O casal foi condenado a sete anos de prisão, uma sentença branda em comparação a recentes condenações.
O papel da Igreja
Mais de cem crianças desaparecidas foram localizadas depois que as Avós da Praça de Maio começaram a busca: através de denúncias anônimas, como no caso de Guillermo, ou porque as pessoas questionavam sua própria história e procuravam a associação. O movimento das vítimas e suas demandas em esclarecer os crimes no período da ditadura são particularmente fortes e assertivos no país.

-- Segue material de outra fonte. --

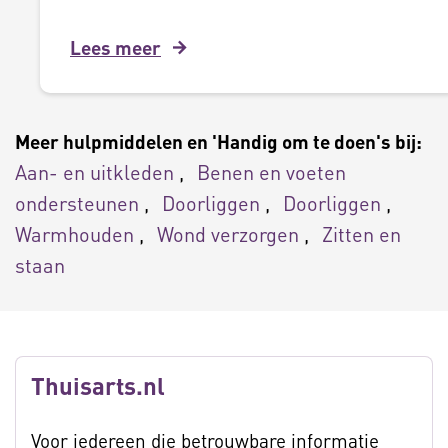
Lees meer
Meer hulpmiddelen en 'Handig om te doen's bij:
Aan- en uitkleden
Benen en voeten
ondersteunen
Doorliggen
Doorliggen
Warmhouden
Wond verzorgen
Zitten en
staan
Thuisarts.nl
Voor iedereen die betrouwbare informatie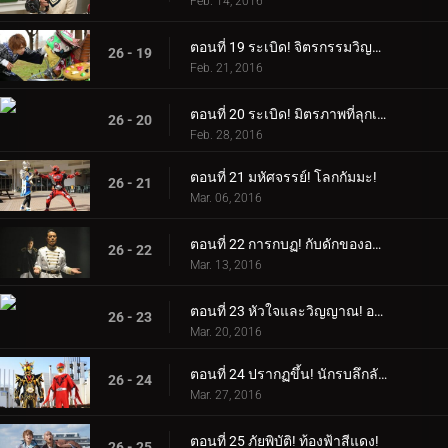
Feb. 14, 2016
ตอนที่ 19 ระเบิด! จิตรกรรมวิญญาณ!
26 - 19
Feb. 21, 2016
ตอนที่ 20 ระเบิด! มิตรภาพที่ลุกเป็นไฟ!
26 - 20
Feb. 28, 2016
ตอนที่ 21 มหัศจรรย์! โลกกัมมะ!
26 - 21
Mar. 06, 2016
ตอนที่ 22 การกบฏ! กับดักของอาเดล!
26 - 22
Mar. 13, 2016
ตอนที่ 23 หัวใจและวิญญาณ! อายคอนยักษ์!
26 - 23
Mar. 20, 2016
ตอนที่ 24 ปรากฏขึ้น! นักรบลึกลับ!
26 - 24
Mar. 27, 2016
ตอนที่ 25 ภัยพิบัติ! ท้องฟ้าสีแดง!
26 - 25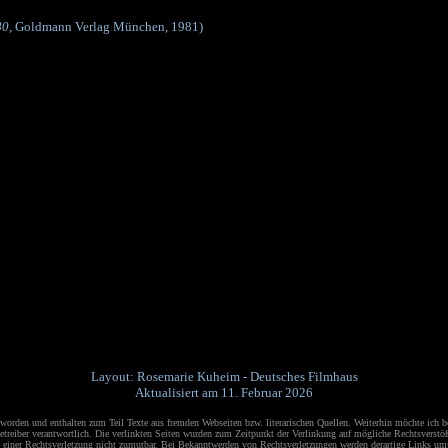
80
, Goldmann Verlag München, 1981)
Layout: Rosemarie Kuheim - Deutsches Filmhaus
Aktualisiert am 11. Februar 2026
orden und enthalten zum Teil Texte aus fremden Webseiten bzw. literarischen Quellen.
Weiterhin möchte ich b
 Betreiber verantwortlich. Die verlinkten Seiten wurden zum Zeitpunkt der Verlinkung auf mögliche Rechtsverst
te einer Rechtsverletzung nicht zumutbar. Bei Bekanntwerden von Rechtsverletzungen werden derartige Links umge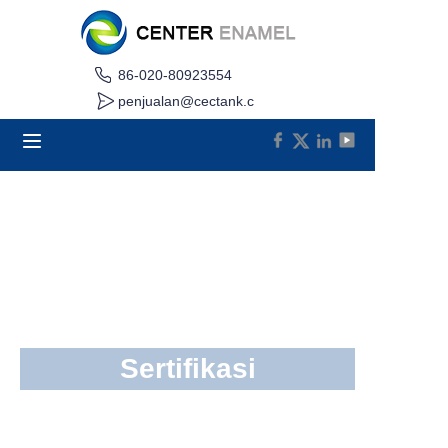
86-020-80923554
Rumah
penjualan@cectank.c
om
Tentang
Produk
Aplikasi
Kasus Proyek
Minta Penawaran
Sertifikasi
Berita
Kontak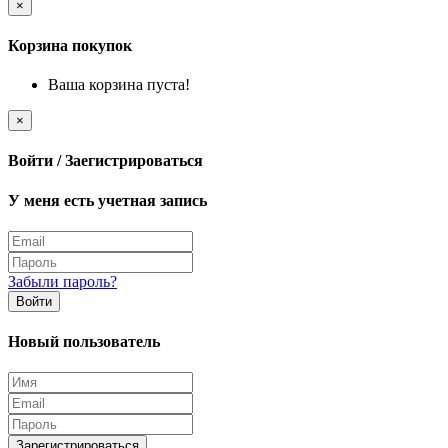
×
Корзина покупок
Ваша корзина пуста!
×
Войти / Заегистрироваться
У меня есть учетная запись
Забыли пароль?
Войти
Новый пользователь
Зарегистрироваться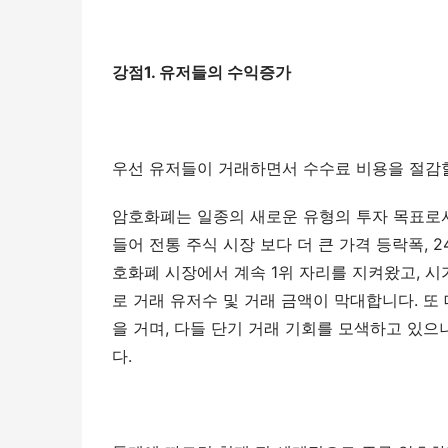
강점1. 유저들의 수익증가
우선 유저들이 거래하면서 수수료 비용을 절감할
암호화폐는 일종의 새로운 유형의 투자 목표로서,
들어 전통 주식 시장 보다 더 큰 가격 등락폭, 
호화폐 시장에서 계속 1위 자리를 지켜왔고, 
로 거래 유저수 및 거래 금액이 막대합니다. 또
을 거며, 다들 단기 거래 기회를 모색하고 있으
다.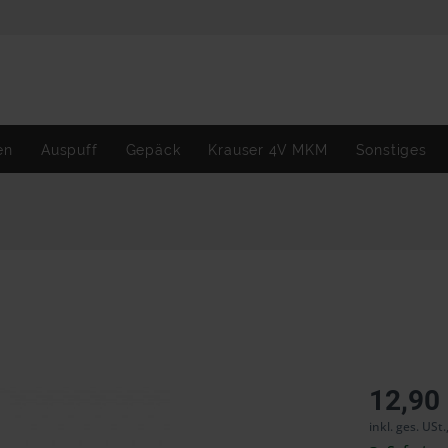
en
Auspuff
Gepäck
Krauser 4V MKM
Sonstiges
12,90
inkl. ges. USt.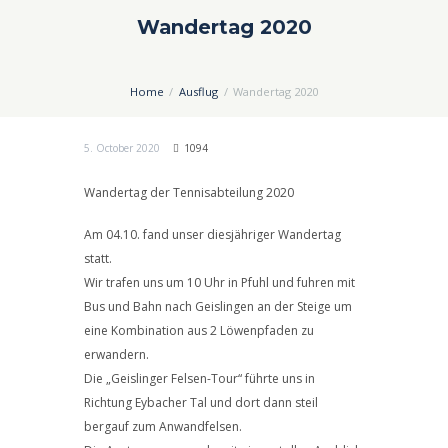
Wandertag 2020
Home
Ausflug
Wandertag 2020
5. October 2020
1094
Wandertag der Tennisabteilung 2020
Am 04.10. fand unser diesjähriger Wandertag
statt.
Wir trafen uns um 10 Uhr in Pfuhl und fuhren mit
Bus und Bahn nach Geislingen an der Steige um
eine Kombination aus 2 Löwenpfaden zu
erwandern.
Die „Geislinger Felsen-Tour“ führte uns in
Richtung Eybacher Tal und dort dann steil
bergauf zum Anwandfelsen.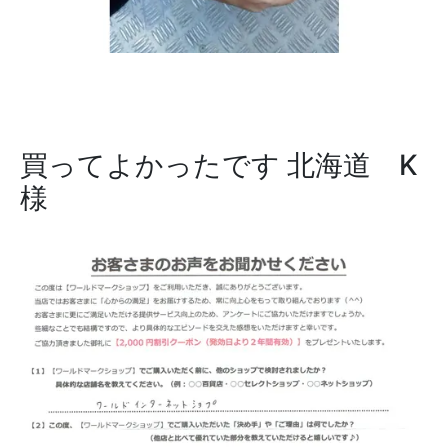
買ってよかったです
北海道 K
様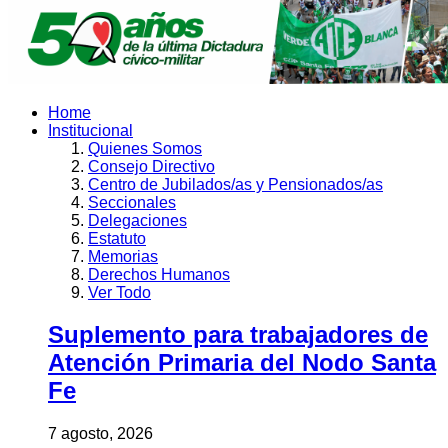
Home
Institucional
Quienes Somos
Consejo Directivo
Centro de Jubilados/as y Pensionados/as
Seccionales
Delegaciones
Estatuto
Memorias
Derechos Humanos
Ver Todo
Suplemento para trabajadores de
Atención Primaria del Nodo Santa
Fe
7 agosto, 2026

Outro ponto importante no caso é que a Argentina é uma exceção negativa: "Em muitos países da América Latina, a Igreja Católica defendeu ativamente a proteção dos direitos humanos, protegendo políticos de oposição. Na Argentina, alguns setores da Igreja cooperaram abertamente com os militares", diz Detlef Nolte, do Instituto GIGA de Hamburgo.
Os rastros das crianças desaparecidas levam a ambientes relacionados à Igreja Católica. O tribunal criminal de Buenos Aires investigou de perto o Movimento Familiar Cristão (MFC), uma organização relacionada à Igreja suspeita de fazer a conexão entre os bebês nascidos nos presídios e as famílias de militares.
Guillermo não sabe ao certo o que aconteceu logo após seu nascimento: "Eu só sei que fui aceito pelo meu suposto pai e levado por sua mulher", conta. Ele ainda tem questões a serem resolvidas, como, por exemplo, as razões que o levaram a se distanciar de sua mãe de criação após o julgamento, que ele descreve como uma "grande mentira". Agora, Guillermo também tem seus próprios filhos – os primeiros membros de sua família que entraram em sua vida de forma convencional.